La baisse de la réserve ovarienne

La réserve ovarienne féminine diminue avec l’âge et, avec celle-ci, la fertilité de la femme. La femme nait avec un certain nombre d’ovocytes qui disparaissent progressivement. Ceci est dû à un phénomène qui s’appelle l’atrésie. Les ovaires de chaque femme contiennent à la naissance environ 750.000 ovocytes. A partir de la puberté, on compte environ 300.000 ovules et durant chaque cycle menstruel environ 1000 ovocytes se développent. L’atrésie sert à ce que seulement une partie d’entre eux arrive à l’ovulation, le plus dominant du cycle, et que le reste se perde. Cette sélection naturelle permet d’éviter les gestations multifoetales, peu communes chez les humaines et les mammifères développés. A mesure que les cycles menstruels passent, la quantité d’ovocytes de réserve susceptibles de se féconder correctement et d’engendrer une grossesse se réduit.

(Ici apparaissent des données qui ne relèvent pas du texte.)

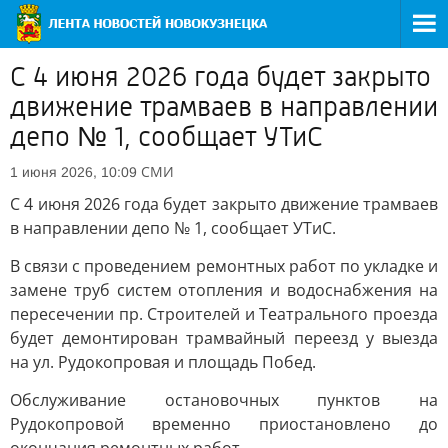
С 4 июня 2026 года будет закрыто
движение трамваев в направлении
депо № 1, сообщает УТиС
СМИ
1 июня 2026, 10:09
С 4 июня 2026 года будет закрыто движение трамваев
в направлении депо № 1, сообщает УТиС.
В связи с проведением ремонтных работ по укладке и
замене труб систем отопления и водоснабжения на
пересечении пр. Строителей и Театрального проезда
будет демонтирован трамвайный переезд у выезда
на ул. Рудокопровая и площадь Побед.
Обслуживание остановочных пунктов на
Рудокопровой временно приостановлено до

Cependant, l’âge ovarien de chaque femme ne correspond pas exactement à son âge biologique. Il y a des femmes du même âge qui ont des réserves ovariennes distinctes.

Pour connaitre la réserve ovarienne d’une femme, c’est-à-dire la quantité d’ovules par cycle qui peut se développer à un moment déterminé de sa vie, il faut réaliser une échographie intra vaginale durant les premiers jours du cycle avec un compte des follicules antraux (CFA) et un dosage de l’Hormone Antimüllérienne (AMH) qui peut se faire à n’importe quel moment du cycle ovarien. D’autres paramètres analytiques à tenir en compte sont les hormones basales (FSH, LH y estradiol). Ces hormones se réalisent le deuxième ou troisième jour de la menstruation.

Si le résultat de ces examens indique que la femme a une réserve ovarienne faible, ses chances d’obtenir une grossesse sont inférieures qu’avec une réserve ovarienne normale. Pour cela, afin de réaliser son désir de devenir mère, on a recourt aux traitements de suivre se détermine en évaluant d’autres facteurs comme le facteur masculin et l’âge de la patiente.